The timescale problem is that cause and effect may be separated by milliseconds (switching on a light bulb and experiencing illumination), minutes (having a drink and feeling tipsy) or even hours (eating something bad and getting food poisoning). Looking backward, Dr Namboodiri explains, permits investigation of an arbitrarily long list of possible causes. Looking forward, without always knowing in advance how far to look, is much trickier.

This leads to the second problem. Sensory experience is rich, and everything therein could potentially predict an outcome. Making predictions based on every single possible cue would be somewhere between difficult and impossible. It is far simpler, when a meaningful event happens, to look backwards through other potentially meaningful events for a cause.

In practice, however, it is hard to distinguish experimentally between the two models. And that is especially true if you do not even bother to look—which, until now, people have not. Dr Jeong and Dr Namboodiri have done so. They devised and conducted 11 experiments involving mice, buzzers and drops of sugar solution that were designed specifically for the purpose. During these they measured, in real time, the amount of dopamine being released by the nucleus accumbens, a region of the brain in which dopamine is implicated in learning and addiction. All of the experiments came down in favour of the new model.

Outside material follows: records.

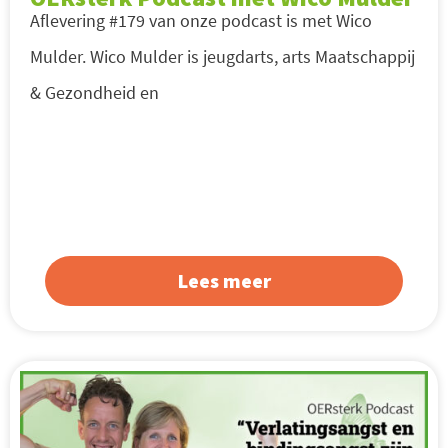
Aflevering #179 van onze podcast is met Wico
Mulder. Wico Mulder is jeugdarts, arts Maatschappij
& Gezondheid en
Lees meer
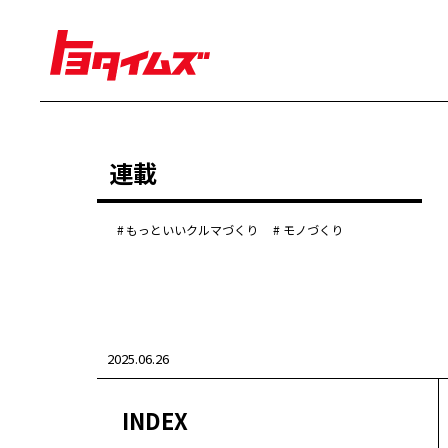
経営
連載
豊田章男
佐藤恒治
決算
株主総会
もっといいクルマづくり
モノづくり
労使協議会
クルマ
センチュリー
クラウン
ランドクルーザー
2025.06.26
カローラ
ヤリス
e-Palette
INDEX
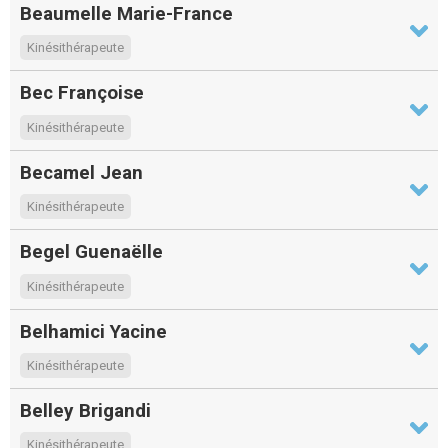
Beaumelle Marie-France
Kinésithérapeute
Bec Françoise
Kinésithérapeute
Becamel Jean
Kinésithérapeute
Begel Guenaëlle
Kinésithérapeute
Belhamici Yacine
Kinésithérapeute
Belley Brigandi
Kinésithérapeute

The 180° turnabout in thinking—from prospective to retrospective—that is implied by these experiments is causing quite a stir in the world of neuroscience. It is “thought-provoking and represents a stimulating new direction,” says Ilana Witten, a neuroscientist at Princeton University uninvolved with the paper.

More experiments will be needed to confirm the new findings. But if confirmation comes, it will have ramifications beyond neuroscience. It will suggest that the way AI works does not, as currently argued, have even a tenuous link with how brains operate, but was actually a lucky guess.

But it might also suggest better ways of doing AI. Dr Namboodiri thinks so, and is exploring the possibilities. Evolution has had hundreds of millions of years to optimise the process of learning. So learning from nature is rarely a bad idea.